Though most of the audience is, perforce, seeing Die tote Stadt for the first time, I’d seen it once before, in Zurich in 2003, in Sven-Eric Bechtolf’s production with dreamlike sets by Rolf Glittenberg that weren’t entirely distant from Gussman’s. The Zurich conductor was Franz Welser-Möst – but all I remember was liking the gooey music a good deal. What I do recall were the singers – a young Emily Magee as Marietta, Norbert Schnittberg as Paul. And just as the London production’s only perfect bit of casting is – luxuriously – Gerald Finley in the secondary role of Frank/Fritz, in Zurich the part was sung by Olaf Bär.

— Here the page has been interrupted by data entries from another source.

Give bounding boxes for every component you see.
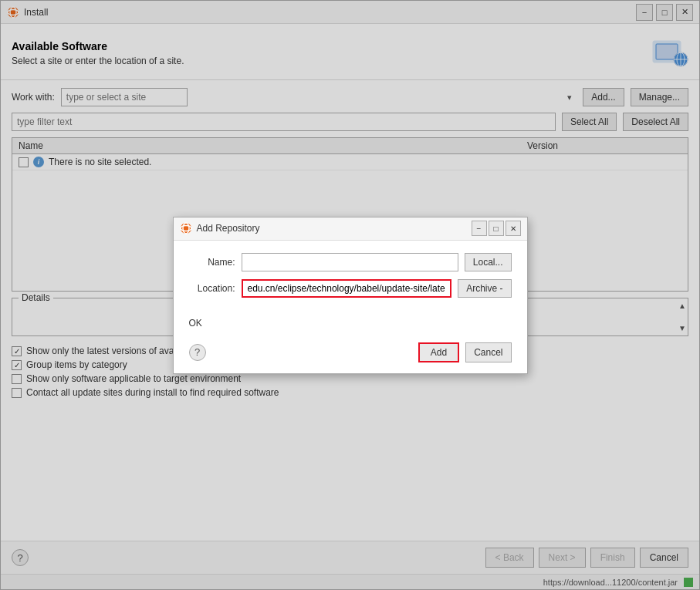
dialog-help-button[interactable]: ? bbox=[189, 344, 206, 361]
dialog-title-bar: Add Repository − □ ✕ bbox=[174, 217, 527, 241]
dialog-eclipse-icon bbox=[180, 222, 192, 234]
local-button[interactable]: Local... bbox=[465, 253, 512, 271]
dialog-cancel-button[interactable]: Cancel bbox=[465, 342, 511, 362]
name-field-row: Name: Local... bbox=[189, 253, 512, 271]
dialog-content: Name: Local... Location: Archive - bbox=[174, 241, 527, 318]
dialog-minimize-button[interactable]: − bbox=[472, 221, 487, 236]
dialog-title-controls: − □ ✕ bbox=[472, 221, 521, 236]
dialog-footer: ? Add Cancel bbox=[174, 335, 527, 373]
archive-button[interactable]: Archive - bbox=[458, 279, 511, 298]
dialog-title-left: Add Repository bbox=[180, 222, 260, 234]
add-repository-dialog: Add Repository − □ ✕ Name: Local... Loca… bbox=[173, 217, 528, 374]
dialog-overlay: Add Repository − □ ✕ Name: Local... Loca… bbox=[0, 0, 700, 590]
dialog-add-button[interactable]: Add bbox=[418, 342, 459, 362]
dialog-close-button[interactable]: ✕ bbox=[506, 221, 521, 236]
ok-row: OK bbox=[174, 318, 527, 335]
location-field-input[interactable] bbox=[242, 279, 452, 298]
location-field-label: Location: bbox=[189, 283, 235, 294]
name-field-input[interactable] bbox=[242, 253, 458, 271]
location-field-row: Location: Archive - bbox=[189, 279, 512, 298]
dialog-maximize-button[interactable]: □ bbox=[489, 221, 504, 236]
dialog-footer-right: Add Cancel bbox=[418, 342, 512, 362]
dialog-title-text: Add Repository bbox=[197, 223, 260, 234]
ok-text: OK bbox=[189, 318, 202, 329]
name-field-label: Name: bbox=[189, 257, 235, 268]
svg-point-10 bbox=[181, 223, 191, 234]
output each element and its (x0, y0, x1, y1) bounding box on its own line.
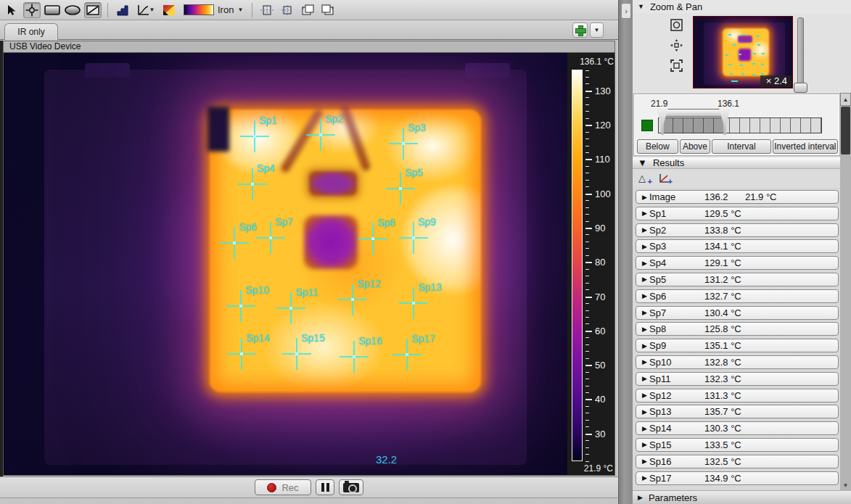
range-track[interactable] (658, 117, 822, 133)
result-label: Sp8 (646, 323, 704, 334)
result-row-sp12[interactable]: ▶Sp12131.3 °C (636, 389, 839, 402)
panel-scrollbar[interactable]: ▲ ▼ (840, 93, 851, 491)
tab-ir-only[interactable]: IR only (4, 23, 58, 40)
result-row-image[interactable]: ▶Image136.221.9 °C (636, 190, 839, 204)
scale-minor-tick (585, 276, 589, 276)
tab-bar: IR only ▼ (0, 20, 618, 40)
spot-tool-icon[interactable] (23, 2, 41, 18)
pause-button[interactable] (316, 479, 334, 495)
layout-pip-icon[interactable] (258, 2, 276, 18)
pause-icon (321, 483, 324, 492)
zoom-factor-label: × 2.4 (760, 75, 792, 87)
scale-minor-tick (585, 97, 589, 98)
interval-button[interactable]: Interval (712, 139, 770, 154)
panel-splitter[interactable]: › (618, 0, 633, 504)
layout-pane-left-icon[interactable] (299, 2, 316, 18)
pan-icon[interactable] (670, 39, 683, 51)
zoom-slider-track[interactable] (797, 17, 804, 86)
video-source-title: USB Video Device (3, 41, 615, 52)
expand-triangle-icon[interactable]: ▶ (636, 292, 646, 299)
result-row-sp11[interactable]: ▶Sp11132.3 °C (636, 372, 839, 386)
below-button[interactable]: Below (637, 139, 678, 154)
zoom-slider-handle[interactable] (794, 83, 807, 93)
overview-thumbnail[interactable]: × 2.4 (693, 16, 793, 88)
result-row-sp7[interactable]: ▶Sp7130.4 °C (636, 306, 839, 320)
result-row-sp13[interactable]: ▶Sp13135.7 °C (636, 405, 839, 418)
range-handle-connector[interactable] (662, 109, 726, 117)
palette-split-tool-icon[interactable] (160, 2, 178, 18)
expand-triangle-icon[interactable]: ▶ (636, 408, 646, 416)
scale-minor-tick (585, 358, 589, 359)
zoom-region-icon[interactable] (670, 19, 683, 31)
pointer-tool-icon[interactable] (3, 2, 20, 18)
layout-pane-right-icon[interactable] (319, 2, 337, 18)
result-row-sp15[interactable]: ▶Sp15133.5 °C (636, 438, 839, 452)
expand-triangle-icon[interactable]: ▶ (636, 392, 646, 399)
fit-screen-icon[interactable] (670, 59, 683, 72)
spot-label-sp2: Sp2 (325, 113, 343, 125)
collapse-panel-button[interactable]: › (621, 3, 631, 19)
snapshot-button[interactable] (339, 479, 363, 495)
expand-triangle-icon[interactable]: ▶ (636, 441, 646, 448)
expand-triangle-icon[interactable]: ▶ (636, 276, 646, 283)
add-plot-icon[interactable]: + (659, 173, 672, 184)
add-shape-measure-icon[interactable]: △+ (638, 173, 651, 184)
tab-list-dropdown[interactable]: ▼ (590, 22, 604, 38)
expand-triangle-icon[interactable]: ▶ (636, 358, 646, 365)
collapse-triangle-icon: ▼ (638, 3, 644, 10)
result-row-sp10[interactable]: ▶Sp10132.8 °C (636, 355, 839, 369)
result-row-sp5[interactable]: ▶Sp5131.2 °C (636, 273, 839, 286)
expand-triangle-icon[interactable]: ▶ (636, 425, 646, 432)
expand-triangle-icon[interactable]: ▶ (636, 260, 646, 267)
result-row-sp16[interactable]: ▶Sp16132.5 °C (636, 455, 839, 468)
expand-triangle-icon[interactable]: ▶ (636, 226, 646, 234)
scrollbar-thumb[interactable] (841, 107, 850, 154)
palette-dropdown[interactable]: Iron ▼ (181, 2, 246, 18)
expand-triangle-icon[interactable]: ▶ (636, 210, 646, 217)
result-row-sp8[interactable]: ▶Sp8125.8 °C (636, 322, 839, 336)
expand-triangle-icon[interactable]: ▶ (636, 309, 646, 316)
result-row-sp14[interactable]: ▶Sp14130.3 °C (636, 421, 839, 435)
result-row-sp6[interactable]: ▶Sp6132.7 °C (636, 289, 839, 303)
results-header[interactable]: ▼ Results (633, 157, 840, 169)
result-row-sp17[interactable]: ▶Sp17134.9 °C (636, 471, 839, 485)
scale-minor-tick (585, 77, 589, 78)
record-button[interactable]: Rec (255, 479, 311, 495)
expand-triangle-icon[interactable]: ▶ (636, 375, 646, 382)
rect-tool-icon[interactable] (44, 2, 61, 18)
result-row-sp2[interactable]: ▶Sp2133.8 °C (636, 223, 839, 237)
scale-major-tick (585, 194, 592, 195)
thermal-cool-core (304, 215, 358, 269)
thermal-image[interactable]: 32.2 Sp1Sp2Sp3Sp4Sp5Sp6Sp7Sp8Sp9Sp10Sp11… (4, 53, 567, 476)
pause-icon (326, 483, 329, 492)
result-row-sp3[interactable]: ▶Sp3134.1 °C (636, 239, 839, 253)
ellipse-tool-icon[interactable] (64, 2, 81, 18)
expand-triangle-icon[interactable]: ▶ (636, 458, 646, 465)
isotherm-color-swatch[interactable] (641, 120, 653, 131)
parameters-header[interactable]: ▶ Parameters (633, 490, 851, 504)
result-label: Sp12 (646, 390, 704, 401)
scroll-down-button[interactable]: ▼ (840, 480, 851, 492)
scale-minor-tick (585, 283, 589, 284)
zoom-pan-header[interactable]: ▼ Zoom & Pan (633, 0, 851, 13)
inverted-interval-button[interactable]: Inverted interval (773, 139, 838, 154)
result-row-sp9[interactable]: ▶Sp9135.1 °C (636, 339, 839, 352)
expand-triangle-icon[interactable]: ▶ (636, 342, 646, 350)
scale-minor-tick (585, 132, 589, 133)
expand-triangle-icon[interactable]: ▶ (636, 243, 646, 250)
spot-label-sp4: Sp4 (257, 162, 275, 174)
result-row-sp4[interactable]: ▶Sp4129.1 °C (636, 256, 839, 270)
ir-image-view[interactable]: 32.2 Sp1Sp2Sp3Sp4Sp5Sp6Sp7Sp8Sp9Sp10Sp11… (3, 52, 615, 476)
result-row-sp1[interactable]: ▶Sp1129.5 °C (636, 207, 839, 220)
histogram-tool-icon[interactable] (114, 2, 131, 18)
expand-triangle-icon[interactable]: ▶ (636, 474, 646, 482)
expand-triangle-icon[interactable]: ▶ (636, 326, 646, 333)
above-button[interactable]: Above (680, 139, 711, 154)
expand-triangle-icon[interactable]: ▶ (636, 194, 646, 201)
profile-tool-icon[interactable]: ▼ (134, 2, 157, 18)
layout-fusion-icon[interactable] (279, 2, 296, 18)
add-tab-button[interactable] (572, 22, 588, 38)
scale-minor-tick (585, 200, 589, 201)
line-tool-icon[interactable] (84, 2, 102, 18)
scroll-up-button[interactable]: ▲ (840, 93, 851, 106)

Maybe we ought to start a Second Night Club. In any event, I feel that the Royal Opera has proved the case for Korngold. Unlike some of my colleagues, I think enthusiastic audiences (such as the one that included me) will help Die tote Stadt to join the repertory; and I hope that soon we might even get to see (as well as hear) some of a great composer’s other operas.
Carlos says
Interesting that Norman Lebrecht also recently reviewed Die tode Stadt . He didn’t like it. My comment on his blog, repeated here:
“Whenever a critic complains about the libretto or plot of an opera, there is only one possible response:
Il Trovatore!
“Die tode stadt is not the greatest opera ever written, but it is dramatic and has music that speaks to anyone who takes the time to listen to it.”
Plain English says
Carlos, I caught up late with the Lebrecht review and your comment. But I certainly agree with your example. And as I said, I’ve actually seen another production of Die Tote Stadt, and the staging of the current Royal Opera production is better than that of the Zurich production – though the Zurich casting was a bit smarter. And I wholeheartedly endorse your conclusion. Anyway, there’s much pleasure to be had in spotting the borrowings and influences in the score, don’t you think?